We all do crap like that, that's what sucks, it was just your day to pick the short straw.


----------



## A Little Short (Nov 11, 2010)

I crashed off my 6' later a few months ago. I was working, thankfully, at my own house putting up an outside light. I had the ladder facing to the side of the building and working to the right. I had been on the 4th step the whole time with no problems.

I was all done except for putting on some silicone and needed to go up one more step to the 5th rung. I must have pushed side ways because the ladder fell away from the building. I landed on my side right on top of the ladder.

All I could do was "wheez" and thought I had broke my ribs. Turns out I had just knocked the breath out of myself. But I couldn't work for a few days because I was too sore to do anything.

That definitely got my attention and I'm way more careful on a ladder now!

Hope you don't have anything broke!


----------



## RIVETER (Sep 26, 2009)

electro916 said:


> Well today my view changed on ladder safety. I was putting soffit up on my front porch roof and I was about to put the last piece in. I had my 4' ladder set up and was on the 3rd step working. I had to get back down to get a few screws and when I climbed back up before I could get both feet on the 3rd step the ladder somehow twisted and I fell to the ground. I have a small sandstone wall around my front flower bed and my right foot landed halfway on the wall and halfway on the ground and when I looked at it my foot was bent to the side and it was instant pain. I had my wife come home from work and take me to the ER. After 8 xrays the ER doctor said its one of the worst sprains she has ever seen, but not sure if there is any hairline fractures until a radiologist reads the xrays. I need to be off of it for 3 days and as of now I cant put any weight on it and have a set of crutches. After 10years in the trade doing dumb things on the top steps of ladders or climbing up the back of extension ladders today my 3' fall is putting and end to all of it. I have heard of guys being killed in 6' falls but never believed it. This is just a rant and I now respect ladders and will use the right size ladder and triple check the footing before I crawl up one.


Ladder safety is extremely important and leveling the feet is, as well. You were lucky. It brings to mind the day I fell off of a forty foot extension ladder. I was very lucky that I was only on the first rung.


----------



## 99cents (Aug 20, 2012)

I crashed last year in a really nice financial services office.

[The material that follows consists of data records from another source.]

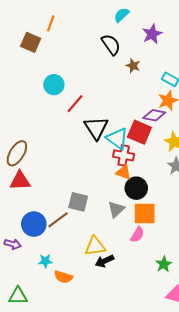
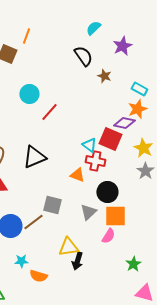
black triangle: (96, 128) -> (34, 157), moved, turned 40
cyan triangle: (117, 139) -> (89, 145), size x0.7
orange triangle: (124, 172) -> (77, 175), moved
black arrow: (105, 261) -> (77, 261), turned -48

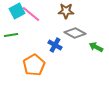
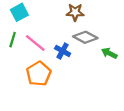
pink line: (31, 14) -> (35, 43), moved
green line: (11, 35) -> (13, 40), turned -64

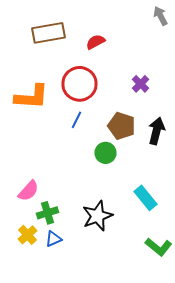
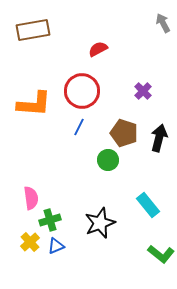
brown rectangle: (48, 33) -> (33, 30), moved
pink semicircle: (28, 191) -> (31, 198), turned -50

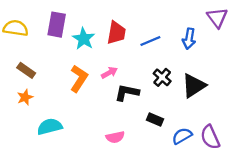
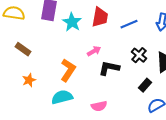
orange L-shape: (79, 79) -> (68, 70), moved
orange star: (25, 97) -> (29, 80), moved
black rectangle: (155, 120) -> (145, 85), moved, turned -72
cyan semicircle: (50, 127) -> (62, 97), moved

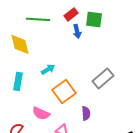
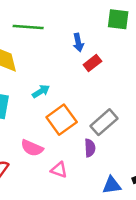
red rectangle: (71, 14) -> (92, 63), moved
green square: (94, 19) -> (118, 19), moved
gray rectangle: (103, 78) -> (104, 122), moved

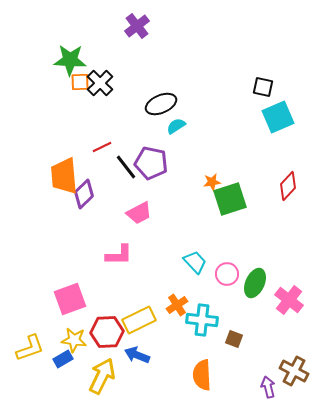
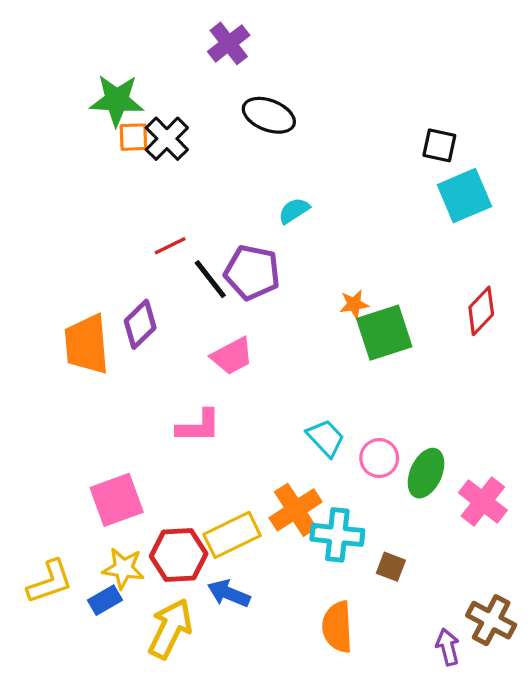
black ellipse: (161, 104) -> (269, 115), moved, turned 44
orange trapezoid: (64, 176) -> (87, 344), moved
orange cross: (177, 305) -> (296, 510), size x1.4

I went one way, the ladder went the other way and I took ceiling tiles and T-bar with me. My back jack knifed the wrong way on the edge of a desk. I was able to repair the ceiling and luckily there was no damage to any of the furniture. It took me about ten days to heal. Actually, the embarrassment probably hurt worse than anything. 

Up until that time I thought I was a bloody acrobat on a ladder...


----------



## RGH (Sep 12, 2011)

My grandfather came to America at 13..lied about his age said he was 15 went to work in the steelmill....walked out 52 years later....at 65...when he was 72 he fell off a ladder just a few steps from the ground and died of his injuries...survive 52 years with 10 fingers and toes...only to die in your own driveway.....rest up bud...thankfully ya didn't bounce off your coconut:thumbsup:


----------



## hvactec82 (May 9, 2013)

Electro sorry to hear about your accident. Take it easy while healing. Don't rush back to work. Take care!


----------



## LARMGUY (Aug 22, 2010)

Watch out for them ladders, they'll git ya when ya ain't lookin.





 

And if I ever catch anyone walking my ladder, it ain't the ladder that's gonna git him!


----------